[Stored data]

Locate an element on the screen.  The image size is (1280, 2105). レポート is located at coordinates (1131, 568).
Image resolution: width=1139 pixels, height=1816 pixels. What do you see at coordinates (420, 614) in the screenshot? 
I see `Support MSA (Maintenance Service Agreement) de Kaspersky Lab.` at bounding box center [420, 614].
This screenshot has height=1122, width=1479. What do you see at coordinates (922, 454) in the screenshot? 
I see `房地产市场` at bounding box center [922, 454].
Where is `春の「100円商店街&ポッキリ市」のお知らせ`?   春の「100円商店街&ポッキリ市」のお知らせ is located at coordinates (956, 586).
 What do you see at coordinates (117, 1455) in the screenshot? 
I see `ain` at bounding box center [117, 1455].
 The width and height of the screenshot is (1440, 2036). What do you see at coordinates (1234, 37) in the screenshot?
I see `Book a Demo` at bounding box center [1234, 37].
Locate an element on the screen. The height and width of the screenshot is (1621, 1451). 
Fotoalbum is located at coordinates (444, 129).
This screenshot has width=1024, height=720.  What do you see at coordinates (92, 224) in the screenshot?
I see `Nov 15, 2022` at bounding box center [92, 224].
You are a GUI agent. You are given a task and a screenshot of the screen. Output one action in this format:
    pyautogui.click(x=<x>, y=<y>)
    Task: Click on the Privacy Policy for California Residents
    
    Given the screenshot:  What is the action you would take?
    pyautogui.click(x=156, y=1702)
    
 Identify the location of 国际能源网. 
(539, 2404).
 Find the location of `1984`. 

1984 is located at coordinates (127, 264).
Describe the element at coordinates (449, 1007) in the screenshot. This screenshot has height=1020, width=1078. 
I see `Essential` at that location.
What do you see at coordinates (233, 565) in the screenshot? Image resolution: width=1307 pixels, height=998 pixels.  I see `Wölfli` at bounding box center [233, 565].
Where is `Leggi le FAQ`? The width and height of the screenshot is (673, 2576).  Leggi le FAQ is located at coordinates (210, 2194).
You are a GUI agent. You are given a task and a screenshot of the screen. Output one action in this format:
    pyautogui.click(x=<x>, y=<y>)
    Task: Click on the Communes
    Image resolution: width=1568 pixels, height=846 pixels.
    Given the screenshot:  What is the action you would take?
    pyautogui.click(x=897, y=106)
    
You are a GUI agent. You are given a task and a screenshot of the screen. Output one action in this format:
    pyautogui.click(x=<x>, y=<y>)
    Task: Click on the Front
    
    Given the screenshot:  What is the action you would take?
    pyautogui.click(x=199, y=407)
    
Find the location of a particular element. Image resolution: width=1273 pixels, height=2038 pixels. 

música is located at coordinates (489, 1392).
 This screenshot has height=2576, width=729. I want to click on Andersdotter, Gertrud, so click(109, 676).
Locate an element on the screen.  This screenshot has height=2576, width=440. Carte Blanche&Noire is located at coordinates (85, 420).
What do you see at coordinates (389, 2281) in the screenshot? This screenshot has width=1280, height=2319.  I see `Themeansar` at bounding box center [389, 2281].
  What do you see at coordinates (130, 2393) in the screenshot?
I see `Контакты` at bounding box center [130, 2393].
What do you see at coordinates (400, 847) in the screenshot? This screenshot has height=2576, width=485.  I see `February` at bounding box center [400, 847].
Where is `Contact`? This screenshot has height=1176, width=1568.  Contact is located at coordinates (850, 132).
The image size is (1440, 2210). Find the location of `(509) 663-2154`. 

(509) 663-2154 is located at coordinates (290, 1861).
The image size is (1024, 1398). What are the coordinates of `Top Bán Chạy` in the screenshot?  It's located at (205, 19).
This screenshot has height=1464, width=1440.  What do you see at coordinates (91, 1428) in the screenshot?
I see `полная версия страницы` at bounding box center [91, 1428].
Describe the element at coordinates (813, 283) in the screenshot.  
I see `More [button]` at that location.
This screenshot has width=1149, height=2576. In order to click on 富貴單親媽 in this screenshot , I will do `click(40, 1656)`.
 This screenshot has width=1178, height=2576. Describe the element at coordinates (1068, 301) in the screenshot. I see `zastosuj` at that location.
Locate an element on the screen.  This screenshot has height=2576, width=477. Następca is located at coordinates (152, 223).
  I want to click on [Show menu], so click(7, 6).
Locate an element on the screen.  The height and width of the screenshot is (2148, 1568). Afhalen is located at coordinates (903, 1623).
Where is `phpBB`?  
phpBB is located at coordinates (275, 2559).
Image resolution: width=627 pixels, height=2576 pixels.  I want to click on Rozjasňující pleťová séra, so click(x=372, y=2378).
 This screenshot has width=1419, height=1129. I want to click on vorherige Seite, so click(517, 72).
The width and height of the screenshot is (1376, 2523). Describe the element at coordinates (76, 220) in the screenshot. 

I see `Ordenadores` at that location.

## Aim of the task
Every entry should be output again exactly as written.

## Solution to this problem
Locate an element on the screen.  The image size is (1280, 2105). レポート is located at coordinates (1131, 568).
Image resolution: width=1139 pixels, height=1816 pixels. What do you see at coordinates (420, 614) in the screenshot? 
I see `Support MSA (Maintenance Service Agreement) de Kaspersky Lab.` at bounding box center [420, 614].
This screenshot has height=1122, width=1479. What do you see at coordinates (922, 454) in the screenshot? 
I see `房地产市场` at bounding box center [922, 454].
Where is `春の「100円商店街&ポッキリ市」のお知らせ`?   春の「100円商店街&ポッキリ市」のお知らせ is located at coordinates (956, 586).
 What do you see at coordinates (117, 1455) in the screenshot? 
I see `ain` at bounding box center [117, 1455].
 The width and height of the screenshot is (1440, 2036). What do you see at coordinates (1234, 37) in the screenshot?
I see `Book a Demo` at bounding box center [1234, 37].
Locate an element on the screen. The height and width of the screenshot is (1621, 1451). 
Fotoalbum is located at coordinates (444, 129).
This screenshot has width=1024, height=720.  What do you see at coordinates (92, 224) in the screenshot?
I see `Nov 15, 2022` at bounding box center [92, 224].
You are a GUI agent. You are given a task and a screenshot of the screen. Output one action in this format:
    pyautogui.click(x=<x>, y=<y>)
    Task: Click on the Privacy Policy for California Residents
    
    Given the screenshot:  What is the action you would take?
    pyautogui.click(x=156, y=1702)
    
 Identify the location of 国际能源网. 
(539, 2404).
 Find the location of `1984`. 

1984 is located at coordinates (127, 264).
Describe the element at coordinates (449, 1007) in the screenshot. This screenshot has height=1020, width=1078. 
I see `Essential` at that location.
What do you see at coordinates (233, 565) in the screenshot? Image resolution: width=1307 pixels, height=998 pixels.  I see `Wölfli` at bounding box center [233, 565].
Where is `Leggi le FAQ`? The width and height of the screenshot is (673, 2576).  Leggi le FAQ is located at coordinates (210, 2194).
You are a GUI agent. You are given a task and a screenshot of the screen. Output one action in this format:
    pyautogui.click(x=<x>, y=<y>)
    Task: Click on the Communes
    Image resolution: width=1568 pixels, height=846 pixels.
    Given the screenshot:  What is the action you would take?
    pyautogui.click(x=897, y=106)
    
You are a GUI agent. You are given a task and a screenshot of the screen. Output one action in this format:
    pyautogui.click(x=<x>, y=<y>)
    Task: Click on the Front
    
    Given the screenshot:  What is the action you would take?
    pyautogui.click(x=199, y=407)
    
Find the location of a particular element. Image resolution: width=1273 pixels, height=2038 pixels. 

música is located at coordinates (489, 1392).
 This screenshot has height=2576, width=729. I want to click on Andersdotter, Gertrud, so click(109, 676).
Locate an element on the screen.  This screenshot has height=2576, width=440. Carte Blanche&Noire is located at coordinates (85, 420).
What do you see at coordinates (389, 2281) in the screenshot? This screenshot has width=1280, height=2319.  I see `Themeansar` at bounding box center [389, 2281].
  What do you see at coordinates (130, 2393) in the screenshot?
I see `Контакты` at bounding box center [130, 2393].
What do you see at coordinates (400, 847) in the screenshot? This screenshot has height=2576, width=485.  I see `February` at bounding box center [400, 847].
Where is `Contact`? This screenshot has height=1176, width=1568.  Contact is located at coordinates (850, 132).
The image size is (1440, 2210). Find the location of `(509) 663-2154`. 

(509) 663-2154 is located at coordinates (290, 1861).
The image size is (1024, 1398). What are the coordinates of `Top Bán Chạy` in the screenshot?  It's located at (205, 19).
This screenshot has height=1464, width=1440.  What do you see at coordinates (91, 1428) in the screenshot?
I see `полная версия страницы` at bounding box center [91, 1428].
Describe the element at coordinates (813, 283) in the screenshot.  
I see `More [button]` at that location.
This screenshot has width=1149, height=2576. In order to click on 富貴單親媽 in this screenshot , I will do `click(40, 1656)`.
 This screenshot has width=1178, height=2576. Describe the element at coordinates (1068, 301) in the screenshot. I see `zastosuj` at that location.
Locate an element on the screen.  This screenshot has height=2576, width=477. Następca is located at coordinates (152, 223).
  I want to click on [Show menu], so click(7, 6).
Locate an element on the screen.  The height and width of the screenshot is (2148, 1568). Afhalen is located at coordinates (903, 1623).
Where is `phpBB`?  
phpBB is located at coordinates (275, 2559).
Image resolution: width=627 pixels, height=2576 pixels.  I want to click on Rozjasňující pleťová séra, so click(x=372, y=2378).
 This screenshot has width=1419, height=1129. I want to click on vorherige Seite, so click(517, 72).
The width and height of the screenshot is (1376, 2523). Describe the element at coordinates (76, 220) in the screenshot. 

I see `Ordenadores` at that location.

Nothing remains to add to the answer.